Reputation: 4545
For simplicity, say that I am attempting to predict the following day of a sequence of single-valued variables, therefore my datasaet would be in the form of:
input label
x1 x2
x2 x3
x3 x4
... ...
xt xt+1
However, my data has the same sequences in time for many different users, therefore it is in the following form:
input label
u1x1 u1x2
u1x2 u1x3
u1x3 u1x4
... ...
u1xt u1xt+1
u2x1 u2x2
u2x2 u2x3
u2x3 u2x4
... ...
u2xt u2xt+1
... ...
unx1 unx2
unx2 unx3
unx3 unx4
... ...
unxt unxt+1
What is an acceptable way to structure this data and feed it into DAI such that it is not treated as one entire long sequence, but rather a bunch of not directly related sequences parallel in time?

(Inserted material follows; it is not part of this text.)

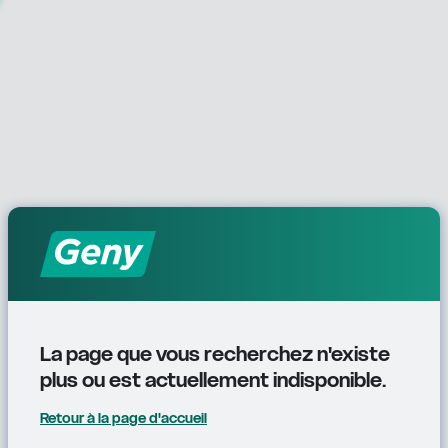
La page que vous recherchez n'existe 
plus ou est actuellement indisponible.
Retour à la page d'accueil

Edit: The data has a 'UserID' column. Can DAI automatically use this to overcome the problem I am explaining?
Upvotes: 1
Views: 165
Reputation: 5778
To format your data for forecasting, you need to aggregate your data for each group of interest and for a specific time period (in your case one day).
So if your forecast horizon is one day, you need to aggregate by user, your single-valued variable, and by day so that you have a target (label) as a total amount per day. You can find documentation on how to setup your data for driverless here and here.
EDIT in response to comment:
Here is another example to explain the expected data format using the assumption that each user should be aggregated at the day level:
If you have one day’s worth of data for 5 users your dataset should only have 5 rows, but if you have 10 days worth of data for 5 users you should have 50 rows of data.
Then in Driverless AI when you set up your experiment you would set your Time Group to the User column
Upvotes: 1